Vier Menschen sitzen am Nachbartisch. Zu meiner Verblüffung sind sie nicht nur alle miteinander verwandt, sondern jede dieser Personen vertritt auch eine Generation dieser Familie! Da wären ein sechs Monate altes Baby (ein Junge), seine Mutter, deren Mutter und wiederum deren Mama. Baby, Mutter, Oma und Uroma. Diese Tatsache erfahre ich aus ihrem Gespräch.
Ich wäre nie darauf gekommen!
Auf den ersten Blick passt es überhaupt nicht. Uroma? Sie scheint viel zu jung. Eine eventuelle Familienähnlichkeit muss man bei den vier Frauen mit der Lupe suchen. Körperbau, Größe, Gesichtszüge – völlig unterschiedlich. Die Mutter und die Oma des Kleinen tragen lediglich die exakt gleiche Haarfarbe. Während der Altersunterschied zwischen diesen beiden Wesen sehr groß scheint, wirkt die Uroma nur zehn Jahre älter als die Oma, ihre Tochter.
Wie soll denn so etwas gehen?

Man kann nicht ungeniert ewig hinstarren, aber man kann so tun, als ob man lediglich das Baby anhimmeln würde. Das gibt mildernde Umstände, und nach mehrmaligen Hinüberblinzeln komme ich zu folgendem Resultat: Es ist doch möglich.
Die junge Mutter könnte Mitte Zwanzig sein, die Oma hat zwar schon viele, tiefere Falten, wird jedoch nach zweiter Einschätzung nicht Anfang 60 sondern maximal Mitte 50 sein. Und die Uroma ist eben extrem gut erhalten, aber nicht knapp 70 sondern Mitte bis Ende Siebzig.
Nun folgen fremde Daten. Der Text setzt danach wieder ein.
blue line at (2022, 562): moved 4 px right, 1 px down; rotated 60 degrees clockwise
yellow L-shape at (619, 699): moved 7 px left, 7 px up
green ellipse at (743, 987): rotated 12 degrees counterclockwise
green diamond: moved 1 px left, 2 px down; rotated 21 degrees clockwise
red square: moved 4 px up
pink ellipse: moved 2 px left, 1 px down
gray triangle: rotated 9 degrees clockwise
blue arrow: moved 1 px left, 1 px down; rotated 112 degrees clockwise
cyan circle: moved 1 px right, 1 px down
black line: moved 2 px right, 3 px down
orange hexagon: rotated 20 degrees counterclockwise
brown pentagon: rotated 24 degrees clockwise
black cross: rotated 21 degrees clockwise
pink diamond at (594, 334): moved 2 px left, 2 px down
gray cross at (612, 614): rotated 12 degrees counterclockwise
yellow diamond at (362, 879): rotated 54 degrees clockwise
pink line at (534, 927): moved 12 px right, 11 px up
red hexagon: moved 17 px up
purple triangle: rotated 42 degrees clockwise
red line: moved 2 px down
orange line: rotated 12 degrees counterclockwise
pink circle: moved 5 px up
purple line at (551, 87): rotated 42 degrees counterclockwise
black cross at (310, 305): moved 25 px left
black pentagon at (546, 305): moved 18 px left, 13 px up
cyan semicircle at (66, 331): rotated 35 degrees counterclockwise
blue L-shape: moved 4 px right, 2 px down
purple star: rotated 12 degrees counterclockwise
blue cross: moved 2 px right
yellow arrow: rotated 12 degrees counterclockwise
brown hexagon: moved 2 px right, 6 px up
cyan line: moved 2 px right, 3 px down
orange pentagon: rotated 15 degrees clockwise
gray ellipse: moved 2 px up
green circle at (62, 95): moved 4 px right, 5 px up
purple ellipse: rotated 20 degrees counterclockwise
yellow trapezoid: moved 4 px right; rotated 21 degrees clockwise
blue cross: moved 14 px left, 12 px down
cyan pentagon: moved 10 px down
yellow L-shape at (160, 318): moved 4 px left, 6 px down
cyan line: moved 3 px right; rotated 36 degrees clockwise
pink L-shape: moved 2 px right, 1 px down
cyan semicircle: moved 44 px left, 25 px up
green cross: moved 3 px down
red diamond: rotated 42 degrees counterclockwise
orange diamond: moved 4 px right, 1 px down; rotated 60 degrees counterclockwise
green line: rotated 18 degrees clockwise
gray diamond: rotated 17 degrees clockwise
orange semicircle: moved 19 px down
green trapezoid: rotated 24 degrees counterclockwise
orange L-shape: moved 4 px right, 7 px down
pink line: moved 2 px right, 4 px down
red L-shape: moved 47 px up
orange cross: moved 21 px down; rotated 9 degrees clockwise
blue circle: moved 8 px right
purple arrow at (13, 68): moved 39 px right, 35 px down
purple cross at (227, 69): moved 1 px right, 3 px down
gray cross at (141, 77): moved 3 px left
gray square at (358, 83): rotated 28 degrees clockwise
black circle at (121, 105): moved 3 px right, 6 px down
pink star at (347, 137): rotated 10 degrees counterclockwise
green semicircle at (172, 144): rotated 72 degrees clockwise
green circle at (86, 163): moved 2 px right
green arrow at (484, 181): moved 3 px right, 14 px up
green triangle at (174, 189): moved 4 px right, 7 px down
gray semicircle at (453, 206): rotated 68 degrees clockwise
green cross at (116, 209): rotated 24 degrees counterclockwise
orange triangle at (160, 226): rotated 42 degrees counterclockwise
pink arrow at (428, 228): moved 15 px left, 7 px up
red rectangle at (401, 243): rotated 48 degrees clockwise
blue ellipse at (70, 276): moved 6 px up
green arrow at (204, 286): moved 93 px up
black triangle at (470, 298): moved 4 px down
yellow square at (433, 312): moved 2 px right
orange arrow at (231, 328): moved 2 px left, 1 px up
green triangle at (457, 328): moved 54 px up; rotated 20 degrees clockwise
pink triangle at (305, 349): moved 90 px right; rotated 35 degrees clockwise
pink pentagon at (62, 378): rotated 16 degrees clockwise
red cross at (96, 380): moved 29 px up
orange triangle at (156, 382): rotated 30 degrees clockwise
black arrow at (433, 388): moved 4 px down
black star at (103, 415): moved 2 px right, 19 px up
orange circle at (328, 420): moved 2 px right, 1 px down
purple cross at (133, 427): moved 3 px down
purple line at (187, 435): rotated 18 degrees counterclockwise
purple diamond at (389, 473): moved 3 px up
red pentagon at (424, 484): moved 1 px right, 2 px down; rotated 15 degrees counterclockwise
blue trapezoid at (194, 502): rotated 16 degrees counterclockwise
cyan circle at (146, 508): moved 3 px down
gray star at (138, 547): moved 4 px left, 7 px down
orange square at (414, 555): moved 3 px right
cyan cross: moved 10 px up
Und vielleicht ist irgendwer aus der mütterlichen Linie, der andere aber aus der väterlichen. Das würde diese Körperbaudiskrepanzen erklären.
Klingt plausibel.

Sie unterhalten sich, während ihre Bestellung in Arbeit ist. Wo waren sie schon an diesem Tag, wo soll es später hingehen …
„Wir könnten ja noch zu Karstadt“, meint die Mittlere.
„Oder lass uns nach C&A!“, schlägt daraufhin die Älteste am Tisch vor.
„Da waren wir doch schon“, erwidert ihre Enkelin.
„Da waren wir schon?“, ertönt die verdutzte Rückfrage.
„Ja, das war dort, wo wir die Lätzchen geholt haben.“
„DAS war C&A?“
„Ach, Oma, du bist echt süß …“

Fallen Ihnen auch gelegentlich die Unterschiede bei der Wortwahl auf? Zumindest hier im Norden benutzen einige Menschen – gern auch welche der älteren Generation –  den Ausdruck „nach“. („Richard, ich fahre gleich nach Karstadt!“)
Die Mehrheit der Jüngeren sagt hingegen „zu“. („Kommst du mit zu Edeka?“)
Ähnlich verhält es sich mit „beim“ und „bei“. (Claudia arbeitet beim Saturn. Sie war vor der Arbeit beim Aldi einkaufen. Aber: Henning bestellt bei Neckermann und erledigt den Rest bei Lidl).
Das „bei“ bzw. erneut das „nach“ wird nun wiederum von einigen Mitmenschen gern dort benutzt, wo andere „zu“ wählen und klingt in meinen Ohren stets extrem merkwürdig. („Ich geh bei Willi.“ „Jonas will nach Herbert.“ vs. „Ich gehe zu Edith.“)
Schon seltsam, diese Sprache … Und so etwas muss nun ein Baby alles erst lernen und begreifen. Nicht nur das! Es muss das Richtige herausfiltern und den Rest möglichst schnell wieder vergessen!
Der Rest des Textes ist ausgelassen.